Now, I'm going to show you how to present proper form in some of these common exercises. First we're going to start with squats. As you go down, keep your knees behind your toes and as you come up squeeze your glutes and push your hips forward. Be sure to keep your upper body straight and don't hunch over.

PLANKS: Next is the planks. You can utilize both positions on your hands or on your elbows. And that you're in both positions make sure that your butt is down and your back is centered. Happy planking Cardinals!

ABS: Next is everyone's favorite –– abs. In any add exercise make sure that your lower and middle back stay connected to the grounds at all times when crunching reach towards the sky and make sure that you don't crunch your neck. Engage that core. Now that we've covered the proper form of some basic exercises Be sure that after any workout you cool down to bring your heart rate back to normal.

CALF RAISES: To wrap up, here's a workout that requires no equipment just you and your great mindset. First up, we have 50 calf raises.
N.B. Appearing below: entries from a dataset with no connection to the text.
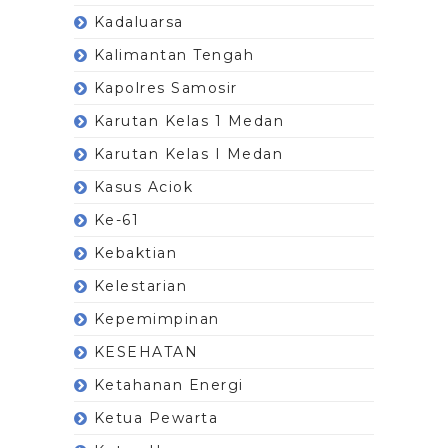
Kadaluarsa
Kalimantan Tengah
Kapolres Samosir
Karutan Kelas 1 Medan
Karutan Kelas I Medan
Kasus Aciok
Ke-61
Kebaktian
Kelestarian
Kepemimpinan
KESEHATAN
Ketahanan Energi
Ketua Pewarta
Be sure to go all the way up onto the tip of your toes and you can do these turned out or toes to the front.

JUMP SQUATS: Next is 25 jump squats. Remember those tips we gave you earlier? Use them here! if anybody can do this, it's you.

WALL SITS: Next, we have a wall sit for one minute. While in this wall sit, we're going to work out our arms. You can pulse up and down, side to side or even make arm circles. You've got this!

Up next is a 30 second plank followed by 15 knee to elbow taps on each side. Finishing up with a 30 second hold. You can utilize either of the two plank techniques we showed you earlier. Now we have 60 crunches, 20 in each leg position. On the ground, 90 degrees and straight above. Utilize the techniques we showed you earlier in each crunch. Take a break if you need to or go straight into this next exercise of huggies. Extend your arms and legs straight out and control them back into your chest. Repeat this 20 times. Try to keep your head off the ground if you can –– you got this. 

Now, let's get our mermaid on with 15 clam shells on each side. When doing this exercise keep your feet connected and really focus on using your hips and core. Now we have 5 solid pushup. You can do this in regular pushup position or on your hands and knees. This is where quality over quantity really takes play.  Our workout is done –– YOU DID IT! Finish out with a 5-10 minute cool down stretch. The stretches I'm doing here are personally my favorite, but feel free to do any stretches that make your muscles feel their best.